Pour celles et ceux qui n’auraient pas, au minimum, un master 2 en physique quantique et de grosses bases en épistémologie formelle, cette thèse contre-intuitive déroute et donne le vertige. Frédéric Sonntag, lui, la trouve absolument magnifique. “Adaptée au vivant, elle s’impose comme le motif poétique absolu, parce qu’elle libère le champ des possibles, explique-t-il. Tout ce que nous avons choisi de ne pas faire, nous le faisons ailleurs, au même moment.” Il en a tiré une pièce, sa plus ambitieuse à ce jour, avec un récit, une intrigue et des personnages. Et, effectivement, le résultat est assez beau – et relativement clair.
Il met en scène deux individus fictifs. L’un est un physicien français, Jean-Yves Blanchot, à l’origine de la théorie des mondes multiples – sa vie est très inspirée par celle du scientifique américain Hugh Everett. L’autre est un auteur de SF russe, Alexei Zinoviev – comme le philosophe dissident –, qui a écrit une œuvre visionnaire autour de la conquête spatiale et, plus particulièrement, de l’exploration des univers parallèles par des cosmonautes soviétiques.

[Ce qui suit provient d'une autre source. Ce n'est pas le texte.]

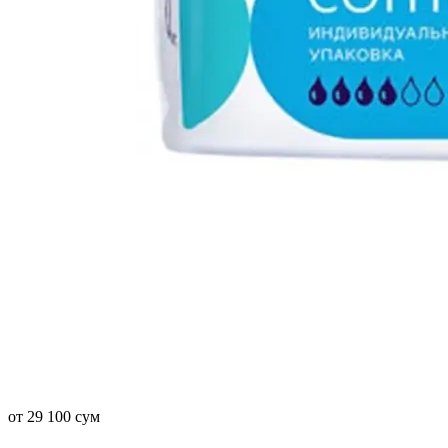
от 29 100 сум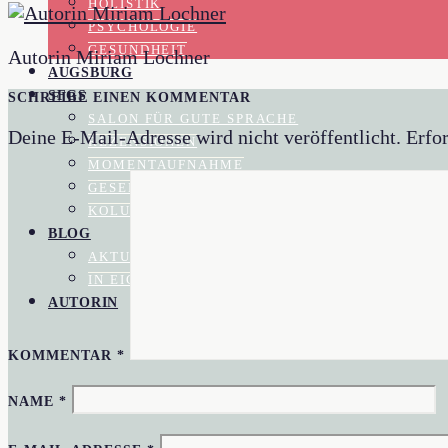
HOLISTIK
PSYCHOLOGIE
GESUNDHEIT
Autorin Miriam Lochner
AUGSBURG
SFGS
SCHREIBE EINEN KOMMENTAR
SALON FÜR GUTE SPRACHE
Deine E-Mail-Adresse wird nicht veröffentlicht.
Erfor
REZENSIONEN
MOMENTAUFNAHME
GESELLSCHAFTSKRITIK
KOLUMNEN
BLOG
AKTUELL IM BLOGAZINE
IN EIGENER SACHE
AUTORIN
KOMMENTAR
*
NAME
*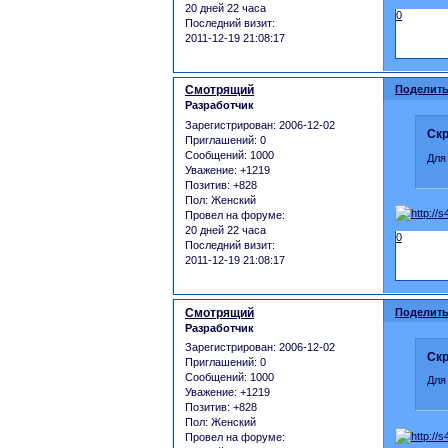
20 дней 22 часа
0
Последний визит:
2011-12-19 21:08:17
Смотрящий
Поделить
Разработчик
Зарегистрирован
: 2006-12-02
Скр
Приглашений:
0
Сообщений:
1000
Для
Уважение:
+1219
Позитив:
+828
Пол:
Женский
Провел на форуме:
20 дней 22 часа
0
Последний визит:
2011-12-19 21:08:17
Смотрящий
Поделить
Разработчик
Зарегистрирован
: 2006-12-02
Скр
Приглашений:
0
Сообщений:
1000
Для
Уважение:
+1219
Позитив:
+828
Пол:
Женский
Провел на форуме: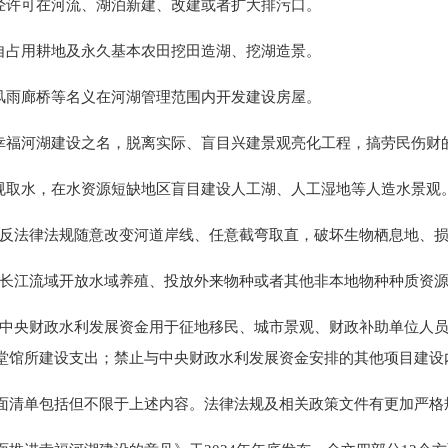
未经许可在河流、湖泊新建、改建或者扩大排污口。
擅自占用耕地及永久基本农田挖田造湖、挖湖造景。
以风雨廊桥等名义在河湖管理范围内开发建设房屋。
以幸福河湖建设之名，脱离实际、盲目兴建景观亮化工程，搞劳民伤财的
违规取水，在水资源短缺地区盲目建设人工湖、人工湿地等人造水景观
止违反法律法规随意改变河道岸线、任意截弯取直，破坏生物栖息地、
止在长江流域开放水域养殖、投放外来物种或者其他非本地物种种质资
止将中央财政水利发展资金用于征地移民、城市景观、财政补助单位人
堂馆所建设支出；禁止与中央财政水利发展资金安排的其他项目建设
面清单包括但不限于上述内容。法律法规及相关政策文件有更加严格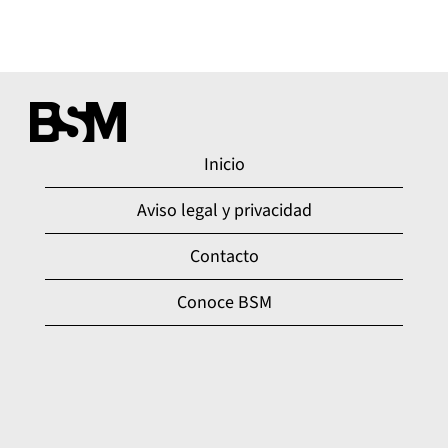
Inicio
Aviso legal y privacidad
Contacto
Conoce BSM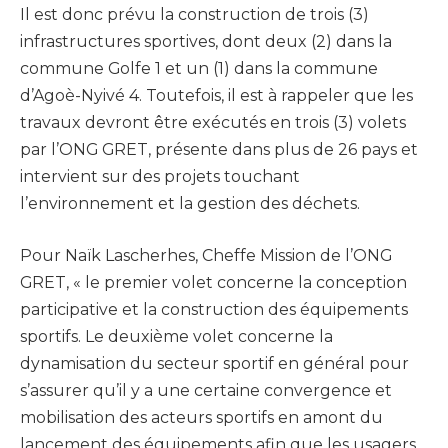
Il est donc prévu la construction de trois (3)
infrastructures sportives, dont deux (2) dans la
commune Golfe 1 et un (1) dans la commune
d’Agoè-Nyivé 4. Toutefois, il est à rappeler que les
travaux devront être exécutés en trois (3) volets
par l’ONG GRET, présente dans plus de 26 pays et
intervient sur des projets touchant
l’environnement et la gestion des déchets.
Pour Naïk Lascherhes, Cheffe Mission de l’ONG
GRET, « le premier volet concerne la conception
participative et la construction des équipements
sportifs. Le deuxième volet concerne la
dynamisation du secteur sportif en général pour
s’assurer qu’il y a une certaine convergence et
mobilisation des acteurs sportifs en amont du
lancement des équipements afin que les usagers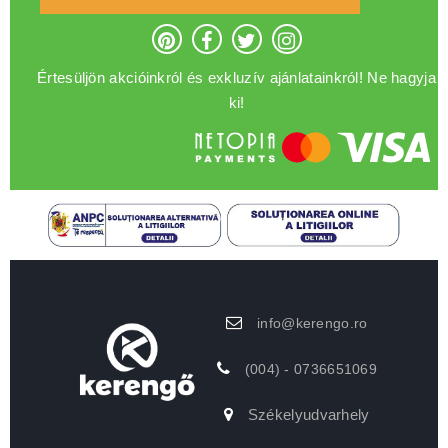
Értesüljön akcióinkról és exkluzív ajánlatainkról! Ne hagyja
ki!
info@kerengo.ro
(004) - 0736651069
Székelyudvarhely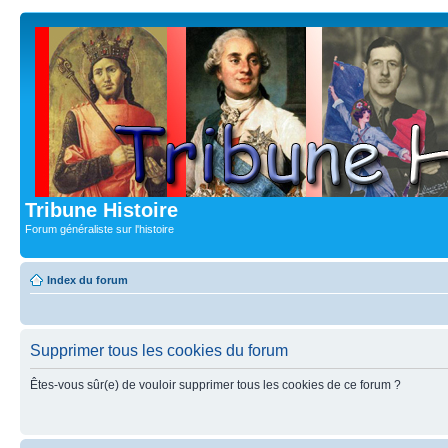
Tribune Histoire
Forum généraliste sur l'histoire
Index du forum
Supprimer tous les cookies du forum
Êtes-vous sûr(e) de vouloir supprimer tous les cookies de ce forum ?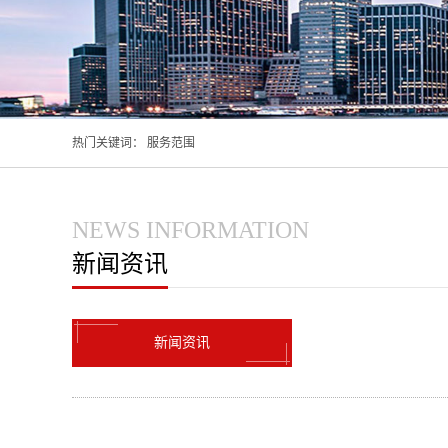
热门关键词：
服务范围
NEWS INFORMATION
新闻资讯
新闻资讯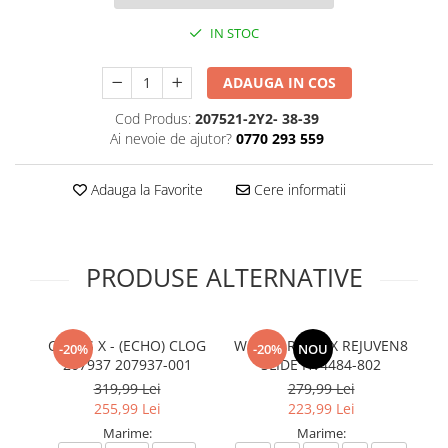
IN STOC
ADAUGA IN COS
Cod Produs:
207521-2Y2- 38-39
Ai nevoie de ajutor?
0770 293 559
Adauga la Favorite
Cere informatii
PRODUSE ALTERNATIVE
CROCS X - (ECHO) CLOG
W NIKE REACTX REJUVEN8
C
-20%
-20%
NOU
207937 207937-001
SLIDE HV4484-802
W CLO
319,99 Lei
279,99 Lei
255,99 Lei
223,99 Lei
Marime:
Marime: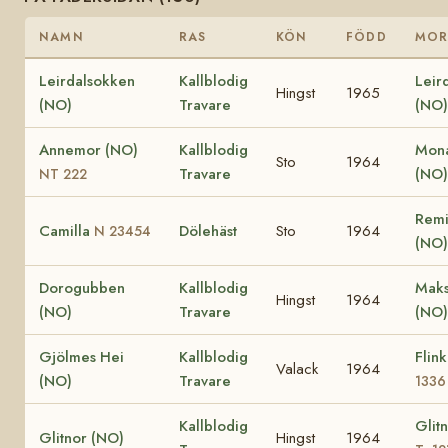
NAMN
RAS
KÖN
FÖDD
MO
Leirdalsokken
Kallblodig
Leir
Hingst
1965
(NO)
Travare
(NO)
Annemor (NO)
Kallblodig
Mona
Sto
1964
Travare
(NO
NT 222
Remi
Camilla
Dölehäst
Sto
1964
N 23454
(NO)
Dorogubben
Kallblodig
Maks
Hingst
1964
(NO)
Travare
(NO)
Gjölmes Hei
Kallblodig
Flin
Valack
1964
(NO)
Travare
1336
Kallblodig
Glit
Glitnor (NO)
Hingst
1964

Les deux hommes aux idées jumelles mourront incompris et déprimés, sans jamais se croiser. Place, ensuite, à leurs enfants. Le fils de Blanchot, Anthony, est leader d’un groupe de rock. La fille de Zinoviev, Anna, est futurologue. Tous·tes deux ont besoin d’arracher l’image de loser qui colle à la peau de leur paternel. Il·elles vont donc tâcher de se représenter d’autres univers – là où Zinoviev n’a pas sombré dans la folie, là où Blanchot n’est pas devenu un père démissionnaire – afin de faire leur deuil.
Irréalité
Et c’est ici, précisément, que le théâtre de Frédéric Sonntag émerveille. Les séquences de vie de famille sont jouées, puis rejouées autrement. Les chansons sont interprétées, puis réinterprétées différemment. Et l’accomplissement du potentiel des personnages finit par advenir, dans une étrange impression d’irréalité. La brusque juxtaposition des scènes (on passe d’un salon soviétique au plateau de l’émission Apostrophes de Bernard Pivot et à la salle de répétition d’un groupe de musique) évoque parfois – un peu trop – le travail de Julien Gosselin.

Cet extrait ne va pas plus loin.